Prints like “Bay Area Monday IV” or works on paper like “Pink Palace” evoke the sense of place, simultaneously specific and non–specific, that resonate throughout nearly every piece of Frankenthaler’s career. And despite the immense amount of craft that goes into the variety of printmaking methods employed by Frankenthaler in these works, there is a perpetual sense of unfinished rawness that both engages and challenges its viewers. 

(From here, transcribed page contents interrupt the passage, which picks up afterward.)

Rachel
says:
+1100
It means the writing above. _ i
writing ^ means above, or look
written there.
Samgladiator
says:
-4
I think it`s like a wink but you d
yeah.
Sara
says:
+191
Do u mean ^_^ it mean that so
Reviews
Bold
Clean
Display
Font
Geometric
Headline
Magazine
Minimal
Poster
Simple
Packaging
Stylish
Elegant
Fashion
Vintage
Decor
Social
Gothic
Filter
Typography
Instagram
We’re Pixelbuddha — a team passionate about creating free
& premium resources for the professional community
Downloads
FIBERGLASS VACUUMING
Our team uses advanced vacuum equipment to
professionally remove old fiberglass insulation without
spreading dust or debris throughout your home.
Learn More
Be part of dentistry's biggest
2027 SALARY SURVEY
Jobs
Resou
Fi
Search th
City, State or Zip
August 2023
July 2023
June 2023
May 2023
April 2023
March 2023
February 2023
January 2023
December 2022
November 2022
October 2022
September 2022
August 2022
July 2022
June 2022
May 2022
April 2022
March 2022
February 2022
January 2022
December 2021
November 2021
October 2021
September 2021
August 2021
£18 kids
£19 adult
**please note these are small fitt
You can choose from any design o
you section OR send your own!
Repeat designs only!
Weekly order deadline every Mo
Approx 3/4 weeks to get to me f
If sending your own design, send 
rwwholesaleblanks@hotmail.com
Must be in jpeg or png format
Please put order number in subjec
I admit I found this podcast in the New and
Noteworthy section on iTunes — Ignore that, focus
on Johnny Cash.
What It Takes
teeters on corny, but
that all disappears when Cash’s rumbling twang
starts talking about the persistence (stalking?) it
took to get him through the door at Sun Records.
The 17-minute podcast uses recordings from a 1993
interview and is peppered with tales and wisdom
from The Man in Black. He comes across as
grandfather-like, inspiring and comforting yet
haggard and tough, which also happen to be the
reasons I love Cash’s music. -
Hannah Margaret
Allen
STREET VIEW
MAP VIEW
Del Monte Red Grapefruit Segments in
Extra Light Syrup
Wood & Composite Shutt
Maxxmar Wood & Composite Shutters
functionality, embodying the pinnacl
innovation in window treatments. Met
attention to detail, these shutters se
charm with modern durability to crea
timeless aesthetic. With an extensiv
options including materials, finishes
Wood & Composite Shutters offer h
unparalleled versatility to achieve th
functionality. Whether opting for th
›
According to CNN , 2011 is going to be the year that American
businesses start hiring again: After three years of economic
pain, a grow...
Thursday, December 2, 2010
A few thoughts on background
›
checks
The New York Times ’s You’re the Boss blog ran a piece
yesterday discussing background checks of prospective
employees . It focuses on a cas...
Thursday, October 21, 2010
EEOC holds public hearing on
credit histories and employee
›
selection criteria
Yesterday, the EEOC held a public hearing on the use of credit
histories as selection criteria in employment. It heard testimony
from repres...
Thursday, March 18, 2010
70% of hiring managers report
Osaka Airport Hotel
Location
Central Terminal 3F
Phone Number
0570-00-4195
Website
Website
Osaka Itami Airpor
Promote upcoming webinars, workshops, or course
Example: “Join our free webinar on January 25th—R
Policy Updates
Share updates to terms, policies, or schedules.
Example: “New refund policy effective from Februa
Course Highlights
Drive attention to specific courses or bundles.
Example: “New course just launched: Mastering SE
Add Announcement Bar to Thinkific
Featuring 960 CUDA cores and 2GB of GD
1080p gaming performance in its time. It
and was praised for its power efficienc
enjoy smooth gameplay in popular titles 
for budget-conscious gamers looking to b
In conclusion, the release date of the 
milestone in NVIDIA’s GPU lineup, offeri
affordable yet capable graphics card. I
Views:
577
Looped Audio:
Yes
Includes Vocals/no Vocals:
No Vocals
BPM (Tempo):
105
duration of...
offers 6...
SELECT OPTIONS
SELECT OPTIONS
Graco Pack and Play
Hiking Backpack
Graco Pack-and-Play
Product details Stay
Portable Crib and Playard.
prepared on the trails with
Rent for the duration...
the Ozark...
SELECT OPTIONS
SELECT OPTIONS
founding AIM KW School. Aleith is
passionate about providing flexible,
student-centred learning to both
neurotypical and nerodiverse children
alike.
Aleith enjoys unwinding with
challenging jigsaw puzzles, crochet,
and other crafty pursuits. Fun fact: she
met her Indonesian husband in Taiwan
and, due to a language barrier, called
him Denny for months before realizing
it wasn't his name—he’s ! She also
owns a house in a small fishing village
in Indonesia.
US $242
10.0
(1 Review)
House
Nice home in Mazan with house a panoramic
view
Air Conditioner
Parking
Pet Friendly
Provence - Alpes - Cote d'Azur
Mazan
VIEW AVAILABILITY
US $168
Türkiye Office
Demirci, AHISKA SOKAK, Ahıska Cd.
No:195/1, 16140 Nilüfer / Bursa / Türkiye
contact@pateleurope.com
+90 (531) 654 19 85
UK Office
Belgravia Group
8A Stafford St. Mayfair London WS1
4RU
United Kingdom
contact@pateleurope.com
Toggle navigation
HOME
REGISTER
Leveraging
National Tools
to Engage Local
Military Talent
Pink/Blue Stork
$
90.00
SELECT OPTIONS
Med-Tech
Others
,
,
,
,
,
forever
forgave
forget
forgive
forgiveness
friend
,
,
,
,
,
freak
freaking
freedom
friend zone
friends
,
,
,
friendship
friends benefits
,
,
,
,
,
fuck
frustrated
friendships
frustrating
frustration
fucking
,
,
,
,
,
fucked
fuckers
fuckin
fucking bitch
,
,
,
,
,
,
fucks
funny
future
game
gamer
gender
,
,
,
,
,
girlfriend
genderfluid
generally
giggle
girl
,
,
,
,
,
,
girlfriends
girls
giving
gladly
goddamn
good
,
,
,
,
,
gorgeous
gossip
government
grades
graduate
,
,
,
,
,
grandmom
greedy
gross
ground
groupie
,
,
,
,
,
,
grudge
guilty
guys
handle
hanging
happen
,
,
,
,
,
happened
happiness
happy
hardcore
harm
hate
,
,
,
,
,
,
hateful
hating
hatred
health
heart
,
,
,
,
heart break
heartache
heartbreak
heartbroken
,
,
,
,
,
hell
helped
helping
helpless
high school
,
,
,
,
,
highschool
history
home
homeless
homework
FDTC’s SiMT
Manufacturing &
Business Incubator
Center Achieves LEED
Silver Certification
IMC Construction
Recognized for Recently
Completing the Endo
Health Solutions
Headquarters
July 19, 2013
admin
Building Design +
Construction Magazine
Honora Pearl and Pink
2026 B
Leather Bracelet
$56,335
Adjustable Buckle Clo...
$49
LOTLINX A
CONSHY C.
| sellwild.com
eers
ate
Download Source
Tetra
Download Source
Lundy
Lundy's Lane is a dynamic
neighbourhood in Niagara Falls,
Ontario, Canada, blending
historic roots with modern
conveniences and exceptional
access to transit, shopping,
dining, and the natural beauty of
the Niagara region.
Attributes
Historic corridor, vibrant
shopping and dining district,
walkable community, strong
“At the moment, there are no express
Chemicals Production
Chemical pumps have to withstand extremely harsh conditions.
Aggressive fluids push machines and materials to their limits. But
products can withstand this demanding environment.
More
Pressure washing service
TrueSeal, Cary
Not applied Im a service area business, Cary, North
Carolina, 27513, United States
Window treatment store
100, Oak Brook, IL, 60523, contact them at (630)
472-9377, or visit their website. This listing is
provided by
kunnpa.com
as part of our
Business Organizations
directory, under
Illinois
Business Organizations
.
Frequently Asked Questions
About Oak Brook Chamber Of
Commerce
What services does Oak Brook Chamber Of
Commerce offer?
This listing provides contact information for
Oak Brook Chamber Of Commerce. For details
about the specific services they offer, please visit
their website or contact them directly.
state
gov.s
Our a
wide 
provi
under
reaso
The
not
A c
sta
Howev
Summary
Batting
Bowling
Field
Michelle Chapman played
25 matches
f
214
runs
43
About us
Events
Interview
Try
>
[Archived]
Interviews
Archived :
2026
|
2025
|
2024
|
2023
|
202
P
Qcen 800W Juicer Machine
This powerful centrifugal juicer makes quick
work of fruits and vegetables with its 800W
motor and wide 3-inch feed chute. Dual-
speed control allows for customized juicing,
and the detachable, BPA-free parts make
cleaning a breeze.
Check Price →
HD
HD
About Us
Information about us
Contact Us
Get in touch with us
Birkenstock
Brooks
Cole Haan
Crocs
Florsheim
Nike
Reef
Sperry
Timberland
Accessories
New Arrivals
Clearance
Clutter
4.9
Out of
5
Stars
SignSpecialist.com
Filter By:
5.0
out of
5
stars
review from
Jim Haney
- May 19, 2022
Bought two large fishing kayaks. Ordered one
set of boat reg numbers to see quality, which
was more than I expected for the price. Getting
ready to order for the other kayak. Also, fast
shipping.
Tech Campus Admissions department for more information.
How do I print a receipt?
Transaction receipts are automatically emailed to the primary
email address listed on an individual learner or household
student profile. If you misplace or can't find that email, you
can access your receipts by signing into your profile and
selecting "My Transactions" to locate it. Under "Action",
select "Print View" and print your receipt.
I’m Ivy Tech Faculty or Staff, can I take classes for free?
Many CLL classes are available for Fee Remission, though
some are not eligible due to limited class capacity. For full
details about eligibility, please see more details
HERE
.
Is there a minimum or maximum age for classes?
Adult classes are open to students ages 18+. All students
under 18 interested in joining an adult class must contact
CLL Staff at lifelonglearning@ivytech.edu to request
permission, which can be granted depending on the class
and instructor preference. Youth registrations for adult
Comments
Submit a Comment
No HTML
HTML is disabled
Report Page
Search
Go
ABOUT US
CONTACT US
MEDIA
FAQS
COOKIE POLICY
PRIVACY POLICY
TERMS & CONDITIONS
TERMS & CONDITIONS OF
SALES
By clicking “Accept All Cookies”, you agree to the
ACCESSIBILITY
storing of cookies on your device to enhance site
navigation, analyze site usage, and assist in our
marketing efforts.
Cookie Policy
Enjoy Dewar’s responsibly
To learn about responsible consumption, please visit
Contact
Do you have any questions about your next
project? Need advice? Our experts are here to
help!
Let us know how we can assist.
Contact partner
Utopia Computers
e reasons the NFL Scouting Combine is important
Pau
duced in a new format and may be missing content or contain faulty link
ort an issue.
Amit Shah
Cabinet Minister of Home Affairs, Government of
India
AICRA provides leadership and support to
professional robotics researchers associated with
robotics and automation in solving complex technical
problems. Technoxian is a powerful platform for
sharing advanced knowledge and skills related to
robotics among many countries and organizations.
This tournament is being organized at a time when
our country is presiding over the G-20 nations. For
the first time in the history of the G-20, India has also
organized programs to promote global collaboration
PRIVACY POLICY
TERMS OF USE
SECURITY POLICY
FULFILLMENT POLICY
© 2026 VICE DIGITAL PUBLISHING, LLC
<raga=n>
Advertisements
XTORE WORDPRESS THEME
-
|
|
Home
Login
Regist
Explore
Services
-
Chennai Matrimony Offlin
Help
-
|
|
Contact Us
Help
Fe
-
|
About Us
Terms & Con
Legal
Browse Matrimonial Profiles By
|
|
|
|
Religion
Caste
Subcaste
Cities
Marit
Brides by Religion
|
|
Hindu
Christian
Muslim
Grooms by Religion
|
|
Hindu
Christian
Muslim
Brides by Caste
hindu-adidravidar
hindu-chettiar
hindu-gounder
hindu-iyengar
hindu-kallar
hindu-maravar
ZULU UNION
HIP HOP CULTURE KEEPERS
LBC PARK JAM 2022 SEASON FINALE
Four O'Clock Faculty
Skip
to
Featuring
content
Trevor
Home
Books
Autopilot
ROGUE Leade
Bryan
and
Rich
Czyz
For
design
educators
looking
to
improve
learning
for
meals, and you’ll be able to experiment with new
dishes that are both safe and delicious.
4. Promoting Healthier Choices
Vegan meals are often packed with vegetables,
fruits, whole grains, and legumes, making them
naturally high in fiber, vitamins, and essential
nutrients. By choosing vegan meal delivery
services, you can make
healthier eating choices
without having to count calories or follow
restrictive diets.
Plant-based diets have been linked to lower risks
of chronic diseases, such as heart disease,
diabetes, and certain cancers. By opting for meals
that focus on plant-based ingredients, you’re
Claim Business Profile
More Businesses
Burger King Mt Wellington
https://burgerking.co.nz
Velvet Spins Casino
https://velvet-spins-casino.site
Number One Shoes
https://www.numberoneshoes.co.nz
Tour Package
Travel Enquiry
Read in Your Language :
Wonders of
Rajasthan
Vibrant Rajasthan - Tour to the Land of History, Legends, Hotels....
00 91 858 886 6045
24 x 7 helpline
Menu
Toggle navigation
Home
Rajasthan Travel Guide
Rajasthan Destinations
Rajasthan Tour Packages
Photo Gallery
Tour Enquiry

Frankenthaler on Paper also includes a derivative of one of Frankenthaler’s most famous woodcuts in “East and Beyond with Orange.” The original, “East and Beyond,” is considered a breakthrough in contemporary woodcut technique due to Frankenthaler’s masterful ability to mimic the same fluid and organic shapes of color that are the hallmarks of her painted works. Here, the open space that dominates the painting is refreshed with a hue of golden orange, radiating like a sunset through a deep valley, as the sharper forms on the outer edges of the woodcut imply.

The language of Frankenthaler’s work is one of somewhat self–involved poetry, a sort of emotional rapture that may be too saccharine for her critics. But there is reward in the release from the sort of meaning that stricter art historians require in artistic analysis. Her prints and paper works in this exhibition challenge the sort of immersion that is afforded by her famous large-scale works. Yet in the intimacy of Arthur Ross Gallery, the layers of paint and ink come to a vibrant new life on the softly crinkled paper beneath them. Here, Frankenthaler can be noticed in detail rather than immersion, these smaller pieces offering their own investigation into the alluring mixture of amorphous spontaneity and finished form.